Curt Asker, Triangle

Curt Asker, Triangle, 1998

Construction suspendue, toile de spinnaker et fils de kevlar, peinture

collection Musée Gassendi – don

 

Invité par le CAIRN en 1999, Curt Asker réalise des installations éphémères au jardin Saint-Benoît et quelques pièces, dont les œuvres, Triangle. Ces constructions semblent frêles, mais elles sont faites de matériaux résistants empruntés au monde de la pèche ; des fragments de toile de spinnaker sont montés sur fils de kevlar qui, une fois tendus et fixés en trois points, dessine la forme triangulaire. Ces œuvres ressortent de la série intitulée Immobiles.

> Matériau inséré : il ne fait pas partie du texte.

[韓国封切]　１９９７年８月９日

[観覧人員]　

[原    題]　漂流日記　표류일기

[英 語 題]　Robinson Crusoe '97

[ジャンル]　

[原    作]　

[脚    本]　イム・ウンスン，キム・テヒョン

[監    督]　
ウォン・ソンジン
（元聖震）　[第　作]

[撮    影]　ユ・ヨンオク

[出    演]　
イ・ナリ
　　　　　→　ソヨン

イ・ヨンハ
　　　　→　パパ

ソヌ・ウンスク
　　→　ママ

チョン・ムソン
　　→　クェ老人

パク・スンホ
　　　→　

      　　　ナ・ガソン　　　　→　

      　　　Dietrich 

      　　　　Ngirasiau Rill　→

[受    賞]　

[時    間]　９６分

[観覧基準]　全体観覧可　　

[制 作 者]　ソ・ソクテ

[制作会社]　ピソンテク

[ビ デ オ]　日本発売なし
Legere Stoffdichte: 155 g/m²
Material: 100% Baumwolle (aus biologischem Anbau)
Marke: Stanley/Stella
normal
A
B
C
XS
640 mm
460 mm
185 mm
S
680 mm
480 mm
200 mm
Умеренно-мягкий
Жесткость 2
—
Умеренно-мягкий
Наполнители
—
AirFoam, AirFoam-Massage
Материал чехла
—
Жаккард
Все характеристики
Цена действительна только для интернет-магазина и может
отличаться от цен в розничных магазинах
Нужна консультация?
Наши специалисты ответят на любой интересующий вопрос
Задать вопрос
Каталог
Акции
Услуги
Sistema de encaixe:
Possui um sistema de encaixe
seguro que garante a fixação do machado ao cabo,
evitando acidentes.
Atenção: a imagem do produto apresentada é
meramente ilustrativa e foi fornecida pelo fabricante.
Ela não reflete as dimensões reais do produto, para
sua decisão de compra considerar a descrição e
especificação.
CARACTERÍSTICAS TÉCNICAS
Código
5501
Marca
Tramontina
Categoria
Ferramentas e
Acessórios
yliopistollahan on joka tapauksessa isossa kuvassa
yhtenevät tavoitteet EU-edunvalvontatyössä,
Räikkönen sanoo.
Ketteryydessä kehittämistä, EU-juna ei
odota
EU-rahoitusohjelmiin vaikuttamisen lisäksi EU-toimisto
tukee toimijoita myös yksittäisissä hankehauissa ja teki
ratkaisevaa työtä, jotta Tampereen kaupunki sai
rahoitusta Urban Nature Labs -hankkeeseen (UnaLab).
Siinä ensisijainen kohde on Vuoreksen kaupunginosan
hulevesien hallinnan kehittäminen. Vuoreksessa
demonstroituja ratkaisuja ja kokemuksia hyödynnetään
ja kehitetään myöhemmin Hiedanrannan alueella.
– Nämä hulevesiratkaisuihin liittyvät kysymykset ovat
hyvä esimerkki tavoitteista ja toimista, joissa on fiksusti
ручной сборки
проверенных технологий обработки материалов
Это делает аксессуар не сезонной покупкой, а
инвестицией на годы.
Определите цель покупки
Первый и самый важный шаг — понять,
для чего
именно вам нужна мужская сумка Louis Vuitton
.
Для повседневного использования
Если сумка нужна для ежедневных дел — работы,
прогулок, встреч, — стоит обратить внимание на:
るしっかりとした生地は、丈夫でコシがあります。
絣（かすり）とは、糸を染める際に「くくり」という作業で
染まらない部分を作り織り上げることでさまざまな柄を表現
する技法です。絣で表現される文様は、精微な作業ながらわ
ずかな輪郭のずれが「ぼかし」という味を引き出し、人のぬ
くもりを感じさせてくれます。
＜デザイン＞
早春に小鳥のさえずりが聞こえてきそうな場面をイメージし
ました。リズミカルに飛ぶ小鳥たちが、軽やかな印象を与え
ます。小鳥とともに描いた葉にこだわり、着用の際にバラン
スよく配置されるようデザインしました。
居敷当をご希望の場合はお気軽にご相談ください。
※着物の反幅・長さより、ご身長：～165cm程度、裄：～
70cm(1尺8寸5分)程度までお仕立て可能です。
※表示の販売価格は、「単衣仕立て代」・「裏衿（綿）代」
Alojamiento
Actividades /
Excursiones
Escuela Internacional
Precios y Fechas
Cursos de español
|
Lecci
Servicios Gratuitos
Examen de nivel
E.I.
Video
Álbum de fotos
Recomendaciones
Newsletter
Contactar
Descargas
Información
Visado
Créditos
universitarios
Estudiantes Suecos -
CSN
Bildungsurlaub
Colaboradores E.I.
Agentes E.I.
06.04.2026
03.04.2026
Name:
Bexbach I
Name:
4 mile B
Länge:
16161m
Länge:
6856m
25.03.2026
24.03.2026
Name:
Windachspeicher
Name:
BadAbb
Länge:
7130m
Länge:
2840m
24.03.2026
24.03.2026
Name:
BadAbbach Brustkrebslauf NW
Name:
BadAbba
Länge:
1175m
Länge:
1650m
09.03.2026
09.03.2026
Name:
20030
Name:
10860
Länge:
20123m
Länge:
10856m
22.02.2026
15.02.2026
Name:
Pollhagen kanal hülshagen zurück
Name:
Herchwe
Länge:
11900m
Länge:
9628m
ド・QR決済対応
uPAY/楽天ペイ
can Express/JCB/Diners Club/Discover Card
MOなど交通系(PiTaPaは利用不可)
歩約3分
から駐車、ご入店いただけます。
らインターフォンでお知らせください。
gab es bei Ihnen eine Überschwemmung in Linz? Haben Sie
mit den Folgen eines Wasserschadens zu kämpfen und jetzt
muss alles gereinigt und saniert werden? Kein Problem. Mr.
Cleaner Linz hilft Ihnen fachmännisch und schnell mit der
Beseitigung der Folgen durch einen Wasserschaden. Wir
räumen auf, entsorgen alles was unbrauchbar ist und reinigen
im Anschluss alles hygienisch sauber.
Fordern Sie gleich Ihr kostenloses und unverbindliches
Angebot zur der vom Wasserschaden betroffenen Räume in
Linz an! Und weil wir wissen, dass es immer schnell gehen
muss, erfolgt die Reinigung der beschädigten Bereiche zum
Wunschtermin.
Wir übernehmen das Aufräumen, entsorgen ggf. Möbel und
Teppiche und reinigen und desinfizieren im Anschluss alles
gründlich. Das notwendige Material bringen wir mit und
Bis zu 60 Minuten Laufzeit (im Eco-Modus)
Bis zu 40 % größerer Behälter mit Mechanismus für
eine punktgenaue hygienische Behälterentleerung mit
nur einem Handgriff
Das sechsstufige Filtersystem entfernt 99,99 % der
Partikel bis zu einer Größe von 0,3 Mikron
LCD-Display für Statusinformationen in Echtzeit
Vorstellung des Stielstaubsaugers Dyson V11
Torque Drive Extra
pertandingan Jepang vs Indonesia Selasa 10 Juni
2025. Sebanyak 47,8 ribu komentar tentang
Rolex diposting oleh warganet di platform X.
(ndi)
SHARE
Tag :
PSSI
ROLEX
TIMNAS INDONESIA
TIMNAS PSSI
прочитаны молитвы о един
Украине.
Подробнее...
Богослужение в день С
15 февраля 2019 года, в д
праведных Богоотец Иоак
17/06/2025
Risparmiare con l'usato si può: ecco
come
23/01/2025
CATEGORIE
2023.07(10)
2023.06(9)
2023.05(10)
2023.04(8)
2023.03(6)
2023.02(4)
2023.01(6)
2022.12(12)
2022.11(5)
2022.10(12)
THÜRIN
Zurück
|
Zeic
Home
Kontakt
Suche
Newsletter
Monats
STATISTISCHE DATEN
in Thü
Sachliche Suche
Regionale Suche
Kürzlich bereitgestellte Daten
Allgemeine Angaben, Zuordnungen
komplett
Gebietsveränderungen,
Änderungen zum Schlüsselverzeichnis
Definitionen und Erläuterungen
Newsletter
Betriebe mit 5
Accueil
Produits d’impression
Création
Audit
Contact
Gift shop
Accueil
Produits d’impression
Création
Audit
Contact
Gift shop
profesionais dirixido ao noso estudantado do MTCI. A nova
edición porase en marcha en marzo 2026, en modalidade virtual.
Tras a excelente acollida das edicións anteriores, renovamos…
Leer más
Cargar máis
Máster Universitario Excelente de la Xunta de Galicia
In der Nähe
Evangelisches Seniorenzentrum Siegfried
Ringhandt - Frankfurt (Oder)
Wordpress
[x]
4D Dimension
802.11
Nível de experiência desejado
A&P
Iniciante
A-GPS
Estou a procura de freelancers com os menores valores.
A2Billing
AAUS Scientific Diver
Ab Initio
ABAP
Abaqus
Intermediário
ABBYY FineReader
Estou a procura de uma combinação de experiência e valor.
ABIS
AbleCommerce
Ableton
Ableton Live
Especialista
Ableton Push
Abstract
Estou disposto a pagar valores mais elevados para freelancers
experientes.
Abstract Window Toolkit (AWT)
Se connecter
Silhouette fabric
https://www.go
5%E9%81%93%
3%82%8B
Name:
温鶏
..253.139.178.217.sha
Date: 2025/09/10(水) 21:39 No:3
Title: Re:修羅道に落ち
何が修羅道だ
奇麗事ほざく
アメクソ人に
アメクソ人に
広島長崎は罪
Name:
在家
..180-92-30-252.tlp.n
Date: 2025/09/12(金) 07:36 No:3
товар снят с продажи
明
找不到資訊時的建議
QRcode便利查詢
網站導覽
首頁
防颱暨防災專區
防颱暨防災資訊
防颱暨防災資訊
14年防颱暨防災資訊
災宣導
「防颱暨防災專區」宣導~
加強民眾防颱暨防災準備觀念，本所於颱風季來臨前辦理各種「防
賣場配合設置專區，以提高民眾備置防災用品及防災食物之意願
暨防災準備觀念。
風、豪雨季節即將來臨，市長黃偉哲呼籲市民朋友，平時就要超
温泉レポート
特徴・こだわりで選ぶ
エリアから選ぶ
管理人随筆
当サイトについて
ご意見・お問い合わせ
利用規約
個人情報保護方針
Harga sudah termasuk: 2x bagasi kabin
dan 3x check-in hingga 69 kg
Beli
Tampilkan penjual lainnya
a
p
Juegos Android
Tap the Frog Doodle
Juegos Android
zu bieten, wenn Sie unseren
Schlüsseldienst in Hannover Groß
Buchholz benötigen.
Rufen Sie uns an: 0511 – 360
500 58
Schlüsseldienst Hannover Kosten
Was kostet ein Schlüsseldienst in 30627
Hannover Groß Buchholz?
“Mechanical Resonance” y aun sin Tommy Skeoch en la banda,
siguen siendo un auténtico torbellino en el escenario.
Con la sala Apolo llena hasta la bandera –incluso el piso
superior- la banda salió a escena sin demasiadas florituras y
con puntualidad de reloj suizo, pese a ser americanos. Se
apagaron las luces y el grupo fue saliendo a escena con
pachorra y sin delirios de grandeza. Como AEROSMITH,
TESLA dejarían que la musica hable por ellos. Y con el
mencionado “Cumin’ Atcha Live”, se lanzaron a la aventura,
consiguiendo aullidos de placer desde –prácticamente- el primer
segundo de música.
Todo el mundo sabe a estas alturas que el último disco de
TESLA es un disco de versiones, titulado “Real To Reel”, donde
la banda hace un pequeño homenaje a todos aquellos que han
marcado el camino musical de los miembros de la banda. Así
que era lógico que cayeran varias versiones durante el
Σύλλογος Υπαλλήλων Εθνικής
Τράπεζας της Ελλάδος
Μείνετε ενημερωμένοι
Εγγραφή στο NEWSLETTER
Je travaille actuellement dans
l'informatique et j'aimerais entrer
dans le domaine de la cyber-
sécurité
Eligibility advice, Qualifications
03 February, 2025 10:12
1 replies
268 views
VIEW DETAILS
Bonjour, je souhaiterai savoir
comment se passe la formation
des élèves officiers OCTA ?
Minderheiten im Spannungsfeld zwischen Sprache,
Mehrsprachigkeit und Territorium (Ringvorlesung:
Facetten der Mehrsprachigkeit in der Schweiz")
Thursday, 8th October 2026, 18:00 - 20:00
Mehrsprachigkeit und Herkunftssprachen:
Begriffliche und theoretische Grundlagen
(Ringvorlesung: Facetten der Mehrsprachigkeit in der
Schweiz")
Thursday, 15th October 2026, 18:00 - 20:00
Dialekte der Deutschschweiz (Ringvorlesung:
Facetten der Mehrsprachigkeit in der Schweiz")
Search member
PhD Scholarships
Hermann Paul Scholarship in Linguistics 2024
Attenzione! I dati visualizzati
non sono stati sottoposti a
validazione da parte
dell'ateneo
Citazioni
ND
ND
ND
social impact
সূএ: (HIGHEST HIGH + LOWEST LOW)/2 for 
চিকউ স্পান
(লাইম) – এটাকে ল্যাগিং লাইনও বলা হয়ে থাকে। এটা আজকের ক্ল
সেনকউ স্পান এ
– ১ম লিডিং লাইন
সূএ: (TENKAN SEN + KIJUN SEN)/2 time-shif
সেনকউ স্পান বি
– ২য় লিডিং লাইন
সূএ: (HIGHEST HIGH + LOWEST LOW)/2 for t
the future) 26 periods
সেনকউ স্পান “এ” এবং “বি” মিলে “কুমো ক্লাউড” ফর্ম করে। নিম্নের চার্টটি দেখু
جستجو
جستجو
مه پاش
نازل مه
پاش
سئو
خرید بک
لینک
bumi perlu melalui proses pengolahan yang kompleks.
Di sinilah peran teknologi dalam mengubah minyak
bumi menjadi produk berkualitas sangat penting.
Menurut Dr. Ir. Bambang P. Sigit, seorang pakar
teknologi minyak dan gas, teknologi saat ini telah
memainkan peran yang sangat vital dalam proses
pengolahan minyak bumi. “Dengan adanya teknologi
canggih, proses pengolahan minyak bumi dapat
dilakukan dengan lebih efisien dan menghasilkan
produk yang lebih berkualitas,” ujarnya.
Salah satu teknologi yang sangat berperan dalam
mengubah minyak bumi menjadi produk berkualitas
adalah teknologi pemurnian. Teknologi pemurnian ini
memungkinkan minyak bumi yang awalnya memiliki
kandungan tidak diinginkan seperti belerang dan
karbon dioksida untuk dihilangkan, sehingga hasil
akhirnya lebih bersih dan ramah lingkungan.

En tension, la forme triangulaire évoque la manière dont l’araignée commence à tisser sa toile : résistance et légèreté. Cette forme convoque également des contraires : quand elle concrétise l’impression de matérialité et de pesanteur, elle n’est que fragilité et transparence.

En raison de la distance et de la hauteur où le Triangle ondoie, la perte des repères est plus grande. L’œuvre placée en altitude cerne le vide, elle s’emplit aussi d’air ; son dessin octroie à l’espace le champ de la contemplation, au travers d’une figure simplement détourée. Au vent, les vibrations des fragments de toile dont le triangle est fait, tendent à dessiner sur le ciel et, à disparaître. Trace discrète. Le parti pris de simplicité, celui même de l’invisibilité, visent l’essentiel : l’absence de symbolique au profit de toutes les visions et ouvertures que s’autorise un imaginaire créatif.

 

«  Mon travail est un jeu entre l’échelle et la distance. Entre la palpable et l’impalpable. Faire voir la densité de l’air. Donner du poids à ce qui, par convention, n’a pas de poids. Par des moyens légers mais d’une matérialité absolue. Je fabrique des instruments pour mesurer les échelles et les distances imaginaires en espérant qu’une fois je verrai le dos de l’horizon. » (email du 6 mars 2001)

 

Au cours des années 50, l’artiste suédois Curt Asker libère le cadre traditionnel du tableau. Il perçoit comment restituer des motifs issus de son observation du paysage, en les suspendant dans l’espace : paysage mis en scène. Il a partagé son temps entre un village de pécheur suédois et le village de Lacoste dans le Luberon. Son œuvre s’imprègne de son attachement au bord de mer, ce qui le conduit à utiliser des matériaux de la pêche, de la voile. Au fil du temps, le cerf-volant devient aussi un modèle pour la mise en œuvre de formes libres dans les airs. Les méthodes se clarifient, les dispositifs s’épurent. Semblant défier les lois de la pesanteur, les œuvres suspendues cadrent pourtant une parcelle d’espace, octroyée entre les lignes, parfois ondulantes (Sculpture-aquarelle), parfois figées (Immobiles) que l’artiste dessine d’une légère construction de bris de miroir, de papiers et toiles aquarellés, tendues sur fils. Invisibles, les maintiens déterminent un axe de visibilité vers le ciel. Ces délicats artifices ouvragent subtilement un vide. Ils accompagnent le regard vers une appréhension sensible du paysage, tout en imposant une poétique de l’espace qui, non seulement se donne à voir dans sa profondeur mais, à cet instant, se crée.